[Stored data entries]
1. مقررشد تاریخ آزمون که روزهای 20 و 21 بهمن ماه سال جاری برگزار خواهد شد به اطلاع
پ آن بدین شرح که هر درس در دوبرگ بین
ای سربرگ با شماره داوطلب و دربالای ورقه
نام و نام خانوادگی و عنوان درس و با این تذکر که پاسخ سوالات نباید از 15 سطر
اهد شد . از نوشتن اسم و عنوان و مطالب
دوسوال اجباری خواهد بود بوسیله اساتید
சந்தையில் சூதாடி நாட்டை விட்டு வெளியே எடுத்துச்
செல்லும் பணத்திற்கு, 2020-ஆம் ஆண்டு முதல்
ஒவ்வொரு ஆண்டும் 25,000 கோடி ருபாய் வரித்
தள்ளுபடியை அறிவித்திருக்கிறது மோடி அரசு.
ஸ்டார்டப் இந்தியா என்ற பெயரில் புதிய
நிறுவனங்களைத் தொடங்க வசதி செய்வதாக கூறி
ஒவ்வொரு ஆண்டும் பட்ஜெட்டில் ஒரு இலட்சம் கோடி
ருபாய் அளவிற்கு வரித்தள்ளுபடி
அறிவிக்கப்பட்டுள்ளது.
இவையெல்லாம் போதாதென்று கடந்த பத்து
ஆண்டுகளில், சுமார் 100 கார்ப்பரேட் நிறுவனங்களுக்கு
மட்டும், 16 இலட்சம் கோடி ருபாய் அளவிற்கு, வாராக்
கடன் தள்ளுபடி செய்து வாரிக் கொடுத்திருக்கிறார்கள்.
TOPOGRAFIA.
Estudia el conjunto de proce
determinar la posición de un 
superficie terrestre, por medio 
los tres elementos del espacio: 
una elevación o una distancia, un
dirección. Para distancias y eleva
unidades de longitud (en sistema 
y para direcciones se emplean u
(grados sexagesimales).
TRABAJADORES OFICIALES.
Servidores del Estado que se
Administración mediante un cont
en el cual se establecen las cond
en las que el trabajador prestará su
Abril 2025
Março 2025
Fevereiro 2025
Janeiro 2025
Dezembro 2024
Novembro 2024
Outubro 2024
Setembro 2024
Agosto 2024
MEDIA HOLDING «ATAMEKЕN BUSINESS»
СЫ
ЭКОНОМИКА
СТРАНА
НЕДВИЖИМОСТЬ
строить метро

• TASK: When a line in the data contains the string "خواهد", copy that line.

• ANSWER TO THIS PROBLEM:
1. مقررشد تاریخ آزمون که روزهای 20 و 21 بهمن ماه سال جاری برگزار خواهد شد به اطلاع
دوسوال اجباری خواهد بود بوسیله اساتید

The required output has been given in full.